***** MATERIAL SUPPLIED *****

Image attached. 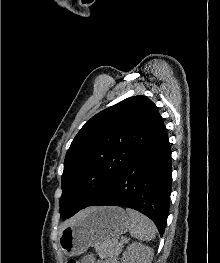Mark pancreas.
Listing matches in <instances>:
<instances>
[{
    "mask_svg": "<svg viewBox=\"0 0 220 263\" xmlns=\"http://www.w3.org/2000/svg\"><path fill=\"white\" fill-rule=\"evenodd\" d=\"M119 250V245L116 242L111 241L98 248V252L102 258H112L119 253Z\"/></svg>",
    "mask_w": 220,
    "mask_h": 263,
    "instance_id": "1",
    "label": "pancreas"
}]
</instances>
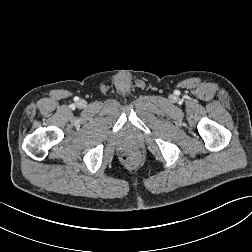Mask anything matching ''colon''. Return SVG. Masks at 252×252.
Returning <instances> with one entry per match:
<instances>
[{"label":"colon","mask_w":252,"mask_h":252,"mask_svg":"<svg viewBox=\"0 0 252 252\" xmlns=\"http://www.w3.org/2000/svg\"><path fill=\"white\" fill-rule=\"evenodd\" d=\"M138 159V156L135 153H127L124 156V160L127 162H135Z\"/></svg>","instance_id":"colon-1"}]
</instances>
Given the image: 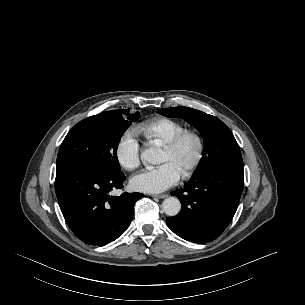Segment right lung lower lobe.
Masks as SVG:
<instances>
[{
    "label": "right lung lower lobe",
    "instance_id": "right-lung-lower-lobe-1",
    "mask_svg": "<svg viewBox=\"0 0 305 305\" xmlns=\"http://www.w3.org/2000/svg\"><path fill=\"white\" fill-rule=\"evenodd\" d=\"M125 175L86 169L56 171L55 191L65 221L80 240L103 246L117 239L129 226L134 205L143 194L110 191L123 187Z\"/></svg>",
    "mask_w": 305,
    "mask_h": 305
}]
</instances>
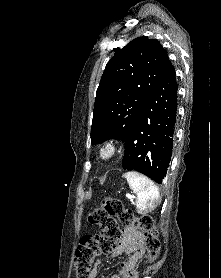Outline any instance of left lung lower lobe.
I'll return each instance as SVG.
<instances>
[{
  "label": "left lung lower lobe",
  "mask_w": 221,
  "mask_h": 278,
  "mask_svg": "<svg viewBox=\"0 0 221 278\" xmlns=\"http://www.w3.org/2000/svg\"><path fill=\"white\" fill-rule=\"evenodd\" d=\"M176 73L169 61L125 142L122 166L157 183L166 176L177 116Z\"/></svg>",
  "instance_id": "1"
}]
</instances>
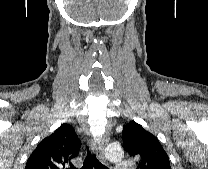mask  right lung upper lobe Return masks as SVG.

*****

## WORK INSTRUCTIONS
Every line from the one bearing "Outline any instance of left lung lower lobe." through the end of the data above must be output exactly, and no picture may appear.

## FINISHED EXERCISE
Outline any instance of left lung lower lobe.
I'll return each instance as SVG.
<instances>
[{
  "label": "left lung lower lobe",
  "mask_w": 221,
  "mask_h": 278,
  "mask_svg": "<svg viewBox=\"0 0 221 278\" xmlns=\"http://www.w3.org/2000/svg\"><path fill=\"white\" fill-rule=\"evenodd\" d=\"M176 73L169 61L125 142L122 166L157 183L166 176L177 116Z\"/></svg>",
  "instance_id": "1"
}]
</instances>
mask  right lung upper lobe Return masks as SVG.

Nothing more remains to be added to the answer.